# Stausee obermaubach



## Tobi1994 (6. Mai 2020)

Hallo, 

Hat jemand von euch in letzter zeit erfahrungen am stausee obermaubach gemacht? 
Bin angelneuling und habe jetzt 3 tage immer morgens von 7 bis 12 mein glück probiert aber es klappt einfach nichts ( sbiro Pose Grund Wobbler Spinner Spoon) 
Würde mich freuen wenn mir jemand vielleicht einen tipp geben kønnte wie ich dort die forellen finde und womit man am besten Angelt. 

Vielen dank im Vorraus


----------



## Taxidermist (6. Mai 2020)

Das Gewässer ist schwierig, weil häufig eiskaltes Tiefenwasser aus der nahen Rurtalsperre den Stau füllt und das haut den Fischen, auch den Salmoniden, auf den Magen.
Nimm dir mal ein Thermometer mit zum Angeln, oder schau wie viel Wasser da regelmäßig runter kommt und ob es eventuell Tage gibt, wo nichts/wenig abgelassen wird?
Pegelstände findest du hier, so läuft es beispielsweise gerade aus dem Staubecken Heimbach mit 4,48 m3/s (kaltes Wasser!).


			https://wver.de/pegelstaende/
		


Jürgen


----------



## ragbar (6. Mai 2020)

Gerade morgens bis mittags ist das Wasser besonders kalt,ich würde mal von Nachmittags bis zum Abend angreifen und auch mal ne Naßfliege (zb.

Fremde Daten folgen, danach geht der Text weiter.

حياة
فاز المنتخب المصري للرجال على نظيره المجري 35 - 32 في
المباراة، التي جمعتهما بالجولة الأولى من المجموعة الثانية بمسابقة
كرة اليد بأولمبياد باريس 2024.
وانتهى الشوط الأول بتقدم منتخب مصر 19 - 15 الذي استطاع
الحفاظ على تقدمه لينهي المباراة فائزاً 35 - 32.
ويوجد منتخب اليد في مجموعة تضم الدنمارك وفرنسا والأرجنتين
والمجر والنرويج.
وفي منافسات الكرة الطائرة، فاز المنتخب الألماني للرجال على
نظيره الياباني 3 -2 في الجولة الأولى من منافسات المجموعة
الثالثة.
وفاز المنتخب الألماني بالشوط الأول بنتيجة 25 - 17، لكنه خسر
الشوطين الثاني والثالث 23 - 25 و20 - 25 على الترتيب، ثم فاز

Modelle Alexandra,Butcher oder Goldkopfnymphe Gr10-14) am langen Vorfach hinter Spiro/Wasserkugel probieren.


----------



## Tobi1994 (7. Mai 2020)

Vielen Dank  
Werde ich mal ausprobieren. 

Habt ihr auch ne stelle da die ihr bevorzugt falls es wer verraten würde


----------



## ragbar (8. Mai 2020)

du wirst auch in I-Net -Zeiten nicht ums selbstsuchen-und probieren herumkommen,mein Lieber. Tip: Sonneneinstrahlung suchen und dazu feines, langes Vorfach.


----------



## Bilch (8. Mai 2020)

Diesen See kenne ich nicht, habe aber selbst einige Erfahrungen was Stauseen betrifft. Auf Google Maps konnte ich einige Stellen finden, wo ich mein Glück versuchen würde
- die Bacheinflüsse - zwei auf der rechten Uferseite vor dem Damm und eine auf der linken etwas weiter oben
- die Brücke
- die zwei Halbinseln, besonders die erste nach der Brücke. Ich würde die Halbinsel entlang angeln, vor allem in dem Hauptbett.

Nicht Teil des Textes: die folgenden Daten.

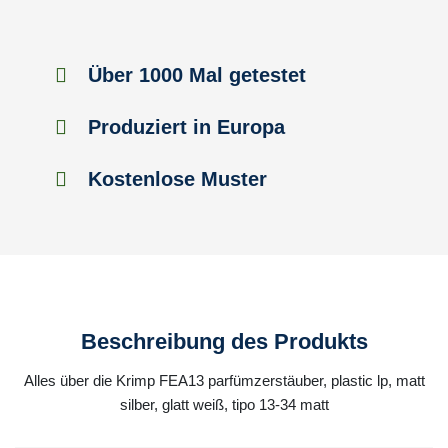
Über 1000 Mal getestet
Produziert in Europa
Kostenlose Muster
Beschreibung des Produkts
Alles über die Krimp FEA13 parfümzerstäuber, plastic lp, matt
silber, glatt weiß, tipo 13-34 matt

In einem Stausee hat man immer mehrere Kanten, die erste bzw. die Stromkankne, wo das alte Flussbett war und dann mindestens noch eine oder sogar mehrere. Auch Forellen mögen es bei den Kanten zu stehen. Um festzustellen wo die Kanten sind nimmt man am besten einen Gummifisch, so bemerkt man schnell wann die Absinkphase auf einmal deutlich kürzer ist

Und noch etwas, abends und morgens (in der Dämmerung) sind die Fische meistens sehr ufernah auf dem Beutezug.


----------